The visitor to Samoa to-day will find life in these well-favored islands very pleasant once he has become accustomed to the climate. Samoa is not a savage land, in spite of its fighting race, and everywhere in the group the traveller finds a warm weleome. Apia is a comfortable town, with many of the luxuries of much larger places; and the steamers which trade there from New Zealand and Sydney are specially fitted for the requirements of tropical travel. There is much of interest for the sightseers in all the islands of the group, but in Upolu above all. The many fine plantations around Apia, with their beautiful homes, are reached by good driving roads, and the motor-car speeds easily along these grand avenues shaded by bending palms and lofty tropic fruit trees. The great pilgrimage is of course that to Stevenson’s old home, and to his last resting-place on Vaea Mountain; Vailima is less than an hour’s drive from Apia town. Another place which no visitor misses is the famous Papa-se’ea, or Sliding Rock, where the merry bathers go flying down a waterfall into a cool deep pool. Other drives are inland to the Valley where the mysterious ancient stone ruins called “Le Fale o Le Fe’e,” or “The House of the Octopus,” a kind of Samoan Stonehenge; to the plantations where the cacao bean is grown and cured, and to many native villages, all interesting because of their primitive construction and their extremely beautiful surroundings. One excursion of special charm is inland to Lake Lanutoo, This is a beautiful secluded crystal forest water tarn, of which a poetic legend is told:—

A chief named Ata was killed in battle; he was the chief of Faleata, in the Tuamasanga (Apia) district. His brother Too took it so much to heart that he went away inland, scooped out a great hollow and filled it with his tears; and this was the origin of Lanu-too, which means “The lake of Too.”
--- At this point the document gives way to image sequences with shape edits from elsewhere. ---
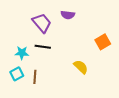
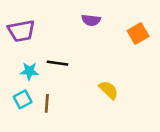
purple trapezoid: (42, 23) -> (21, 31), moved, turned 120
orange square: (103, 42) -> (138, 34), moved

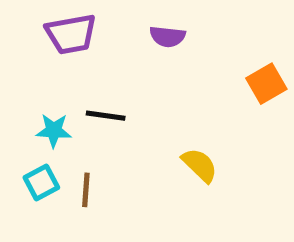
purple trapezoid: (21, 31) -> (71, 34), moved
orange square: (138, 34) -> (266, 84), moved

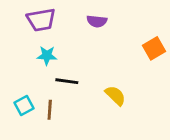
black line: (106, 116) -> (67, 81), moved
cyan star: (54, 131) -> (47, 56), moved

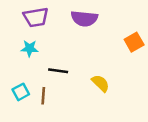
purple semicircle: (97, 21) -> (84, 18), size x1.5
cyan star: (47, 56) -> (30, 48), moved

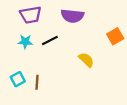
black line: (58, 71) -> (50, 41), moved, turned -35
yellow semicircle: (100, 83) -> (86, 60), moved

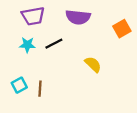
orange square: (115, 36) -> (122, 29), moved

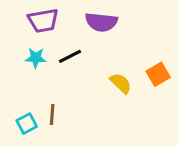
orange square: (122, 29) -> (158, 74), moved
cyan square: (19, 85) -> (27, 124), moved

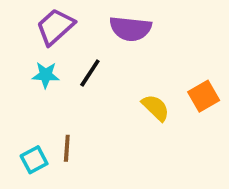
purple trapezoid: (43, 21) -> (55, 27), turned 148
black line: (70, 56) -> (90, 73), turned -30

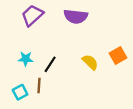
black line: (90, 73) -> (50, 64), moved
cyan star: (46, 75) -> (26, 59), moved

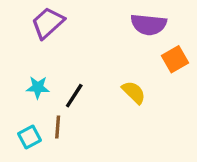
purple semicircle: (76, 16) -> (149, 25), moved
orange square: (118, 55) -> (175, 59), moved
And there is no want of amusement in Apia and its surroundings, for it is always easy to arrange a Siva, or native dance; there are horse-races on the Apia course; it is seldom too hot for cricket and tennis, and he who has not seen a Samoan native cricket match, more particularly a women’s match, often a whole village a-side, has a new and highly diverting entertainment yet to sample.